* _Your task_
Please write out all the data that follows exactly, without the pictures.

* _Records provided_
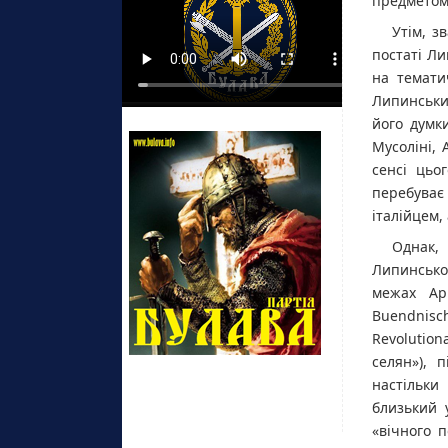
предметом 
Утім, з
постаті Ли
на темати
Липинськи
його думк
Мусоліні,
сенсі цьо
перебуває
італійцем,
Однак,
Липинськог
межах Арм
Buendnisc
Revolutio
селян»), 
настільки
близький 
«вічного п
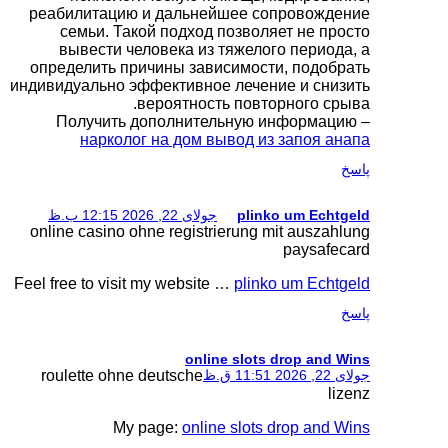
реабилитацию и дал
семьи. Такой под
вывести человека
определить причины 
индивидуально эффекти
вероят
Получить дополн
нарколог на д
12 ب.ظ
online casino ohne re
Feel free to visit my we
roulette ohne deuts
My page:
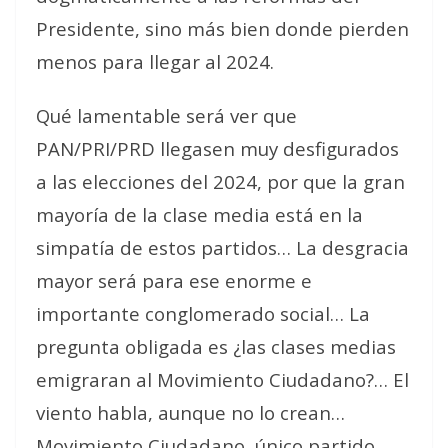
Presidente, sino más bien donde pierden
menos para llegar al 2024.
Qué lamentable será ver que
PAN/PRI/PRD llegasen muy desfigurados
a las elecciones del 2024, por que la gran
mayoría de la clase media está en la
simpatía de estos partidos… La desgracia
mayor será para ese enorme e
importante conglomerado social… La
pregunta obligada es ¿las clases medias
emigraran al Movimiento Ciudadano?… El
viento habla, aunque no lo crean…
Movimiento Ciudadano, único partido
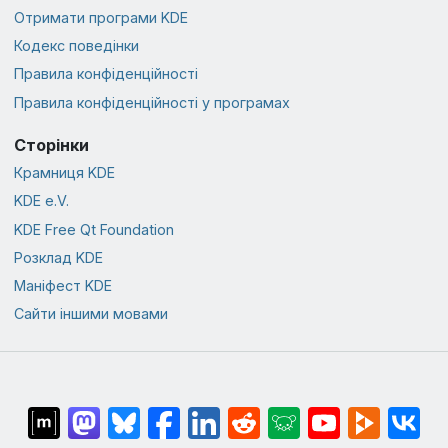
Отримати програми KDE
Кодекс поведінки
Правила конфіденційності
Правила конфіденційності у програмах
Сторінки
Крамниця KDE
KDE e.V.
KDE Free Qt Foundation
Розклад KDE
Маніфест KDE
Сайти іншими мовами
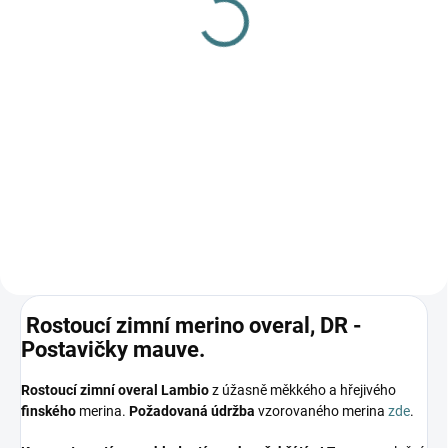
Fixoni, DR - Celopotisk -
Postavičky
Pale Mauve
mauve/fialová*
788 Kč
695 Kč
od
Detail
Detail
Luxusní dětské body z
merino/hedvábí Fixoni –
dokonalá kombinace hebkosti,
tepla a pohodlí pro vaše
nejmenší, s certifikací OEKO-
TEX® a praktickými druky pro
snadné oblékání.🐑💚
Rostoucí zimní merino overal, DR -
Postavičky mauve.
Rostoucí zimní overal Lambio
z úžasně měkkého a hřejivého
finského
merina.
Požadovaná údržba
vzorovaného merina
zde
.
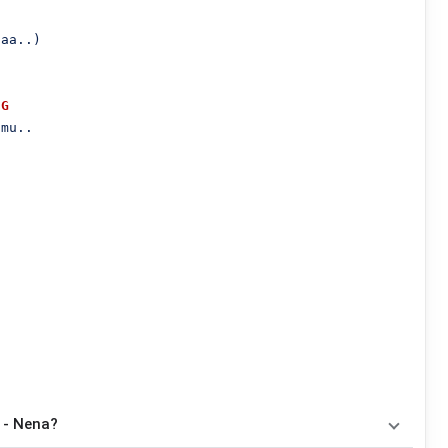
aa..)

G
mu..

 - Nena?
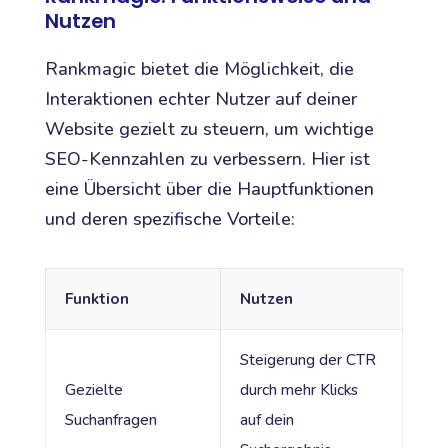
Nutzen
Rankmagic bietet die Möglichkeit, die
Interaktionen echter Nutzer auf deiner
Website gezielt zu steuern, um wichtige
SEO-Kennzahlen zu verbessern. Hier ist
eine Übersicht über die Hauptfunktionen
und deren spezifische Vorteile:
Funktion
Nutzen
Steigerung der CTR
Gezielte
durch mehr Klicks
Suchanfragen
auf dein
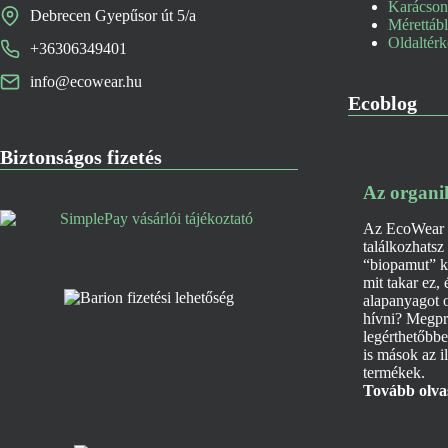
Karácsony
Debrecen Gyepűsor út 5/a
Mérettáb
Oldaltér
+36306349401
info@ecowear.hu
Ecoblog
Biztonságos fizetés
Az organi
Az EcoWear k
találkozhats
“biopamut” k
mit takar ez,
alapanyagot 
hívni? Megpr
legérthetőbb
is mások az i
termékek.
Tovább olv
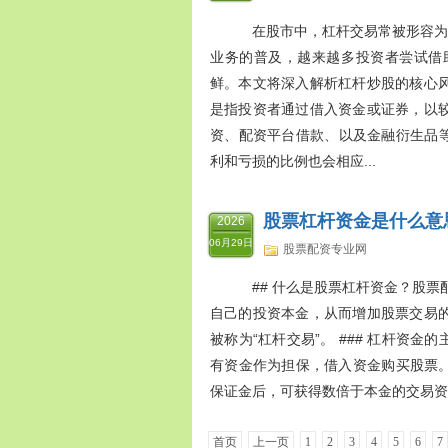
在股市中，杠杆交易常被形容为“
业务的普及，越来越多投资者尝试借
鲜。本文将深入解析杠杆炒股的核心风
是指投资者通过借入资金或证券，以
资、配资平台借款、以及金融衍生品等
利和亏损的比例也会相应...
股票杠杆资金是什么意
2026
06月29日
股票配资专业网
## 什么是股票杠杆资金？股票
自己的投资本金，从而增加股票交易
被称为“杠杆交易”。 ### 杠杆资金
有资金作为担保，借入资金购买股票。 
保证金后，可获得数倍于本金的交易资金。
首页
上一页
1
2
3
4
5
6
7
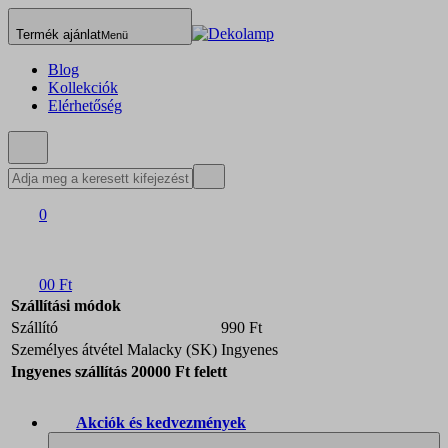
Termék ajánlat
Menü
Blog
Kollekciók
Elérhetőség
0
0
0 Ft
Szállítási módok
Szállító
990 Ft
Személyes átvétel Malacky (SK)
Ingyenes
Ingyenes szállítás 20000 Ft felett
Akciók és kedvezmények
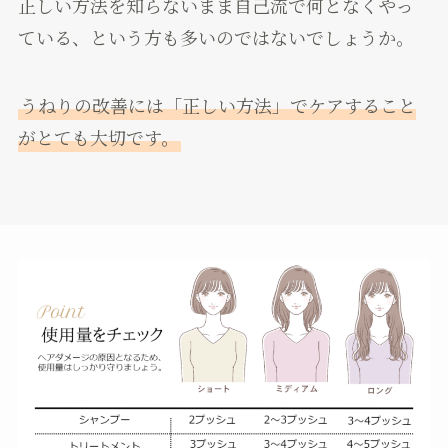
正しい方法を知らないまま自己流で何となくやっ
ている、という方も多いのではないでしょうか。
うねりの改善には「正しい方法」でケアすること
がとても大切です。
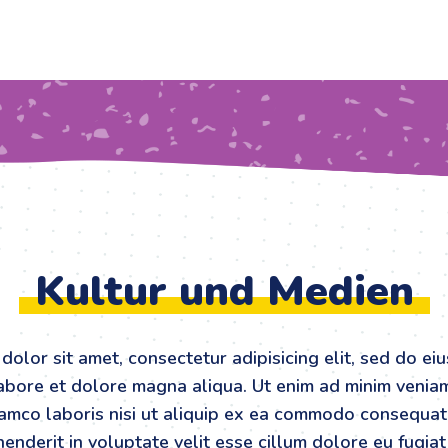
Kultur und Medien
dolor sit amet, consectetur adipisicing elit, sed do e
labore et dolore magna aliqua. Ut enim ad minim venia
lamco laboris nisi ut aliquip ex ea commodo consequat.
enderit in voluptate velit esse cillum dolore eu fugiat 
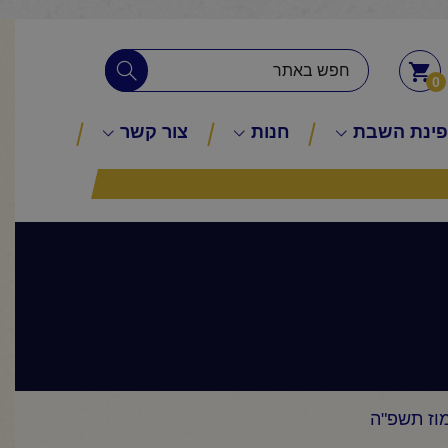
0
ינת השבת
חנות
צור קשר
וז תשפ"ה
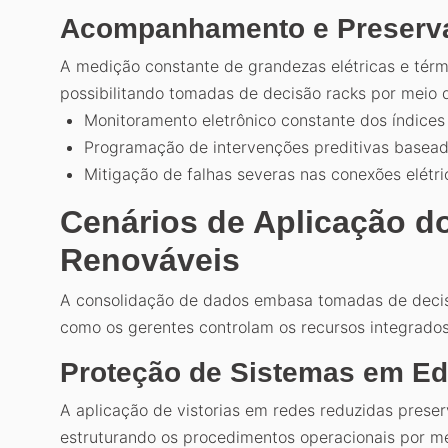
Acompanhamento e Preserva
A medição constante de grandezas elétricas e térm
possibilitando tomadas de decisão racks por meio 
Monitoramento eletrônico constante dos índices 
Programação de intervenções preditivas basead
Mitigação de falhas severas nas conexões elétric
Cenários de Aplicação d
Renováveis
A consolidação de dados embasa tomadas de decis
como os gerentes controlam os recursos integrado
Proteção de Sistemas em Ed
A aplicação de vistorias em redes reduzidas preser
estruturando os procedimentos operacionais por mei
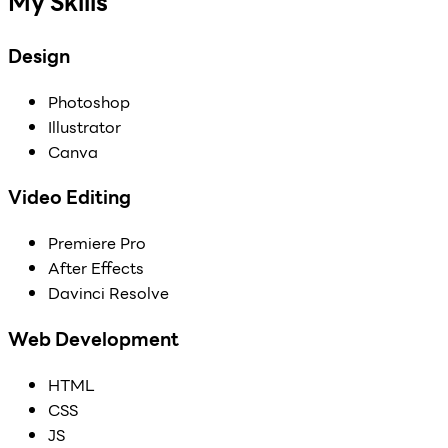
My Skills
Design
Photoshop
Illustrator
Canva
Video Editing
Premiere Pro
After Effects
Davinci Resolve
Web Development
HTML
CSS
JS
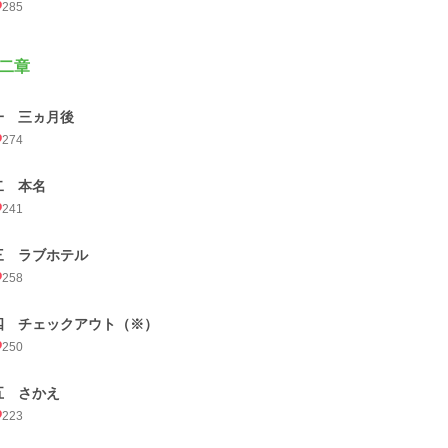
285
二章
一 三ヵ月後
274
二 本名
241
三 ラブホテル
258
四 チェックアウト（※）
250
五 さかえ
223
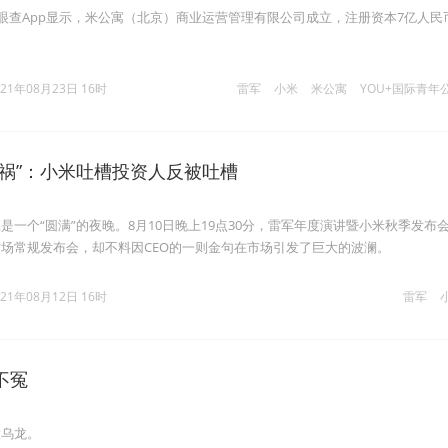
天眼查App显示，米公寓（北京）商业运营管理有限公司成立，注册资本7亿人民
021年08月23日 16时
雷军
小米
米公寓
YOU+国际青年
大祸”：小米吐槽投资人反被吐槽
是一个“圆满”的夜晚。8月10日晚上19点30分，雷军年度演讲暨小米秋季发布
场常规发布会，却不料因CEO的一则金句在市场引发了巨大的波澜。
021年08月12日 16时
雷军
不冤
大乌龙。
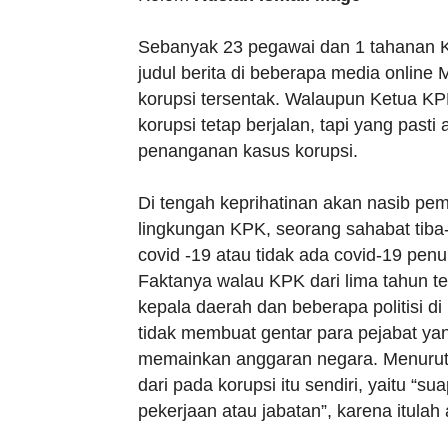
Sebanyak 23 pegawai dan 1 tahanan K
judul berita di beberapa media online
korupsi tersentak. Walaupun Ketua KP
korupsi tetap berjalan, tapi yang pas
penanganan kasus korupsi.
Di tengah keprihatinan akan nasib pem
lingkungan KPK, seorang sahabat tiba
covid -19 atau tidak ada covid-19 penu
Faktanya walau KPK dari lima tahun 
kepala daerah dan beberapa politisi di
tidak membuat gentar para pejabat yan
memainkan anggaran negara. Menurut 
dari pada korupsi itu sendiri, yaitu 
pekerjaan atau jabatan”, karena itulah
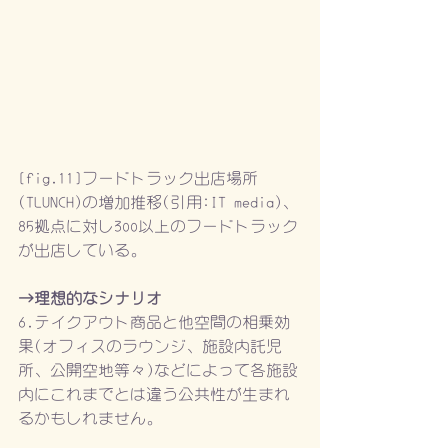
[fig.11]フードトラック出店場所
(TLUNCH)の増加推移(引用:IT media)、
85拠点に対し300以上のフードトラック
が出店している。
→理想的なシナリオ
6.テイクアウト商品と他空間の相乗効
果(オフィスのラウンジ、施設内託児
所、公開空地等々)などによって各施設
内にこれまでとは違う公共性が生まれ
るかもしれません。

* _Result of this task_
предметом 
Утім, з
постаті Ли
на темати
Липинськи
його думк
Мусоліні,
сенсі цьо
перебуває
італійцем,
Однак,
Липинськог
межах Арм
Buendnisc
Revolutio
селян»), 
настільки
близький 
«вічного п
реабилитацию и дал
семьи. Такой под
вывести человека
определить причины 
индивидуально эффекти
вероят
Получить дополн
нарколог на д
12 ب.ظ
online casino ohne re
Feel free to visit my we
roulette ohne deuts
My page:
Presidente, sino más bien donde pierden
menos para llegar al 2024.
Qué lamentable será ver que
PAN/PRI/PRD llegasen muy desfigurados
a las elecciones del 2024, por que la gran
mayoría de la clase media está en la
simpatía de estos partidos… La desgracia
mayor será para ese enorme e
importante conglomerado social… La
pregunta obligada es ¿las clases medias
emigraran al Movimiento Ciudadano?… El
viento habla, aunque no lo crean…
Movimiento Ciudadano, único partido
Отримати програми KDE
Кодекс поведінки
Правила конфіденційності
Правила конфіденційності у програмах
Сторінки
Крамниця KDE
KDE e.V.
KDE Free Qt Foundation
Розклад KDE
Маніфест KDE
Сайти іншими мовами
Fixoni, DR - Celopotisk -
Postavičky
Pale Mauve
mauve/fialová*
788 Kč
695 Kč
od
Detail
Detail
Luxusní dětské body z
merino/hedvábí Fixoni –
dokonalá kombinace hebkosti,
tepla a pohodlí pro vaše
nejmenší, s certifikací OEKO-
TEX® a praktickými druky pro
snadné oblékání.🐑💚
Rostoucí zimní merino overal, DR -
Postavičky mauve.
Rostoucí zimní overal Lambio
z úžasně měkkého a hřejivého
finského
merina.
Požadovaná údržba
vzorovaného merina
zde
.
aa..)

G
mu..

 - Nena?
Nutzen
Rankmagic bietet die Möglichkeit, die
Interaktionen echter Nutzer auf deiner
Website gezielt zu steuern, um wichtige
SEO-Kennzahlen zu verbessern. Hier ist
eine Übersicht über die Hauptfunktionen
und deren spezifische Vorteile:
Funktion
Nutzen
Steigerung der CTR
Gezielte
durch mehr Klicks
Suchanfragen
auf dein
Karácsony
Debrecen Gyepűsor út 5/a
Mérettáb
Oldaltér
+36306349401
info@ecowear.hu
Ecoblog
Biztonságos fizetés
Az organi
Az EcoWear k
találkozhats
“biopamut” k
mit takar ez,
alapanyagot 
hívni? Megpr
legérthetőbb
is mások az i
termékek.
Tovább olv
在股市中，杠杆交易常被形容为“
业务的普及，越来越多投资者尝试借
鲜。本文将深入解析杠杆炒股的核心风
是指投资者通过借入资金或证券，以
资、配资平台借款、以及金融衍生品等
利和亏损的比例也会相应...
股票杠杆资金是什么意
2026
06月29日
股票配资专业网
## 什么是股票杠杆资金？股票
自己的投资本金，从而增加股票交易
被称为“杠杆交易”。 ### 杠杆资金
有资金作为担保，借入资金购买股票。 
保证金后，可获得数倍于本金的交易资金。
首页
上一页
1
2
3
4
5
6
7
Termék ajánlat
Menü
Blog
Kollekciók
Elérhetőség
0
0
0 Ft
Szállítási módok
Szállító
990 Ft
Személyes átvétel Malacky (SK)
Ingyenes
Ingyenes szállítás 20000 Ft felett
Akciók és kedvezmények
正しい方法を知らないまま自己流で何となくやっ
ている、という方も多いのではないでしょうか。
うねりの改善には「正しい方法」でケアすること
がとても大切です。
Kultur und Medien
dolor sit amet, consectetur adipisicing elit, sed do e
labore et dolore magna aliqua. Ut enim ad minim venia
lamco laboris nisi ut aliquip ex ea commodo consequat.
enderit in voluptate velit esse cillum dolore eu fugiat 
0
ינת השבת
חנות
צור קשר
וז תשפ"ה
Acompanhamento e Preserva
A medição constante de grandezas elétricas e térm
possibilitando tomadas de decisão racks por meio 
Monitoramento eletrônico constante dos índices 
Programação de intervenções preditivas basead
Mitigação de falhas severas nas conexões elétric
Cenários de Aplicação d
Renováveis
A consolidação de dados embasa tomadas de decis
como os gerentes controlam os recursos integrado
Proteção de Sistemas em Ed
A aplicação de vistorias em redes reduzidas preser
estruturando os procedimentos operacionais por mei
My Skills
Design
Photoshop
Illustrator
Canva
Video Editing
Premiere Pro
After Effects
Davinci Resolve
Web Development
HTML
CSS
JS
285
二章
一 三ヵ月後
274
二 本名
241
三 ラブホテル
258
四 チェックアウト（※）
250
五 さかえ
223
天眼查App显示，米公寓（北京）商业运营管理有限公司成立，注册资本7亿人民
021年08月23日 16时
雷军
小米
米公寓
YOU+国际青年
大祸”：小米吐槽投资人反被吐槽
是一个“圆满”的夜晚。8月10日晚上19点30分，雷军年度演讲暨小米秋季发布
场常规发布会，却不料因CEO的一则金句在市场引发了巨大的波澜。
021年08月12日 16时
雷军
不冤
大乌龙。
Sebanyak 23 pegawai dan 1 tahanan K
judul berita di beberapa media online
korupsi tersentak. Walaupun Ketua KP
korupsi tetap berjalan, tapi yang pas
penanganan kasus korupsi.
Di tengah keprihatinan akan nasib pem
lingkungan KPK, seorang sahabat tiba
covid -19 atau tidak ada covid-19 penu
Faktanya walau KPK dari lima tahun 
kepala daerah dan beberapa politisi di
tidak membuat gentar para pejabat yan
memainkan anggaran negara. Menurut 
dari pada korupsi itu sendiri, yaitu 
pekerjaan atau jabatan”, karena itulah
[fig.11]フードトラック出店場所
(TLUNCH)の増加推移(引用:IT media)、
85拠点に対し300以上のフードトラック
が出店している。
→理想的なシナリオ
6.テイクアウト商品と他空間の相乗効
果(オフィスのラウンジ、施設内託児
所、公開空地等々)などによって各施設
内にこれまでとは違う公共性が生まれ
るかもしれません。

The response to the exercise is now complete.